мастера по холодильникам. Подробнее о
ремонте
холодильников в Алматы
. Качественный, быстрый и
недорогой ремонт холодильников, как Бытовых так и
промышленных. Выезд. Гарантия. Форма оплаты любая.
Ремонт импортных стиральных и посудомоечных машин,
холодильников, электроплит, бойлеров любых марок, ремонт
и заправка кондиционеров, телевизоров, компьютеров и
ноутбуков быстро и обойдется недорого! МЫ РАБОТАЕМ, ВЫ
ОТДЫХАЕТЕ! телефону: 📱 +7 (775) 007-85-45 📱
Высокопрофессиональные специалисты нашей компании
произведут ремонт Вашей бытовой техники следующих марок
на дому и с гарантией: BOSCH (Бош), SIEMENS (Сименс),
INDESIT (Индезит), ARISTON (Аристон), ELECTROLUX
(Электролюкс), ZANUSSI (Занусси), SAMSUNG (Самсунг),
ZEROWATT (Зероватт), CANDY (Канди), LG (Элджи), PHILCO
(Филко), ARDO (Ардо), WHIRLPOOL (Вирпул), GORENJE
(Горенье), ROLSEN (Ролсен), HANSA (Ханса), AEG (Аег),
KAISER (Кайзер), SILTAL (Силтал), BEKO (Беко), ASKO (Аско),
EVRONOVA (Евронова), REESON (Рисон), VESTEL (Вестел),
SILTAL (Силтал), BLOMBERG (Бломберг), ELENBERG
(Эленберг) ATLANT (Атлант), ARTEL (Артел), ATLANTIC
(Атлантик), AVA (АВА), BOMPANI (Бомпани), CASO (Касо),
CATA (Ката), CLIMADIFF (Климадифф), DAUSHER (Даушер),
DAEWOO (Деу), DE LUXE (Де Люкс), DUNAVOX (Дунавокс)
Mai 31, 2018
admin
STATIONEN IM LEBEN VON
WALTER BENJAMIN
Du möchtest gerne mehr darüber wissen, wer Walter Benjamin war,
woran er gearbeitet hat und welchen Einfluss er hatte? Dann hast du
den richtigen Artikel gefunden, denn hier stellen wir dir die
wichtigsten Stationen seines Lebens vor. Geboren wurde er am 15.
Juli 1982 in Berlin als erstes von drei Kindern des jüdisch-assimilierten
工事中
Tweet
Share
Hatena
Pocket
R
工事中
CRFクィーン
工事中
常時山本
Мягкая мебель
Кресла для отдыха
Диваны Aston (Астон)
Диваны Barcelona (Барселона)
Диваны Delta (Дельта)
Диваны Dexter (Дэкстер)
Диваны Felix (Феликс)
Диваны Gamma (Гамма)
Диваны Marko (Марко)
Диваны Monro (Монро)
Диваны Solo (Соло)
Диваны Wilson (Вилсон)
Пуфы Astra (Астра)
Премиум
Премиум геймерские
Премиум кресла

####

## Activity
Whatever appears in the records must be returned exactly.

## Response to the exercise
мастера по холодильникам. Подробнее о
ремонте
холодильников в Алматы
. Качественный, быстрый и
недорогой ремонт холодильников, как Бытовых так и
промышленных. Выезд. Гарантия. Форма оплаты любая.
Ремонт импортных стиральных и посудомоечных машин,
холодильников, электроплит, бойлеров любых марок, ремонт
и заправка кондиционеров, телевизоров, компьютеров и
ноутбуков быстро и обойдется недорого! МЫ РАБОТАЕМ, ВЫ
ОТДЫХАЕТЕ! телефону: 📱 +7 (775) 007-85-45 📱
Высокопрофессиональные специалисты нашей компании
произведут ремонт Вашей бытовой техники следующих марок
на дому и с гарантией: BOSCH (Бош), SIEMENS (Сименс),
INDESIT (Индезит), ARISTON (Аристон), ELECTROLUX
(Электролюкс), ZANUSSI (Занусси), SAMSUNG (Самсунг),
ZEROWATT (Зероватт), CANDY (Канди), LG (Элджи), PHILCO
(Филко), ARDO (Ардо), WHIRLPOOL (Вирпул), GORENJE
(Горенье), ROLSEN (Ролсен), HANSA (Ханса), AEG (Аег),
KAISER (Кайзер), SILTAL (Силтал), BEKO (Беко), ASKO (Аско),
EVRONOVA (Евронова), REESON (Рисон), VESTEL (Вестел),
SILTAL (Силтал), BLOMBERG (Бломберг), ELENBERG
(Эленберг) ATLANT (Атлант), ARTEL (Артел), ATLANTIC
(Атлантик), AVA (АВА), BOMPANI (Бомпани), CASO (Касо),
CATA (Ката), CLIMADIFF (Климадифф), DAUSHER (Даушер),
DAEWOO (Деу), DE LUXE (Де Люкс), DUNAVOX (Дунавокс)
Mai 31, 2018
admin
STATIONEN IM LEBEN VON
WALTER BENJAMIN
Du möchtest gerne mehr darüber wissen, wer Walter Benjamin war,
woran er gearbeitet hat und welchen Einfluss er hatte? Dann hast du
den richtigen Artikel gefunden, denn hier stellen wir dir die
wichtigsten Stationen seines Lebens vor. Geboren wurde er am 15.
Juli 1982 in Berlin als erstes von drei Kindern des jüdisch-assimilierten
工事中
Tweet
Share
Hatena
Pocket
R
工事中
CRFクィーン
工事中
常時山本
Мягкая мебель
Кресла для отдыха
Диваны Aston (Астон)
Диваны Barcelona (Барселона)
Диваны Delta (Дельта)
Диваны Dexter (Дэкстер)
Диваны Felix (Феликс)
Диваны Gamma (Гамма)
Диваны Marko (Марко)
Диваны Monro (Монро)
Диваны Solo (Соло)
Диваны Wilson (Вилсон)
Пуфы Astra (Астра)
Премиум
Премиум геймерские
Премиум кресла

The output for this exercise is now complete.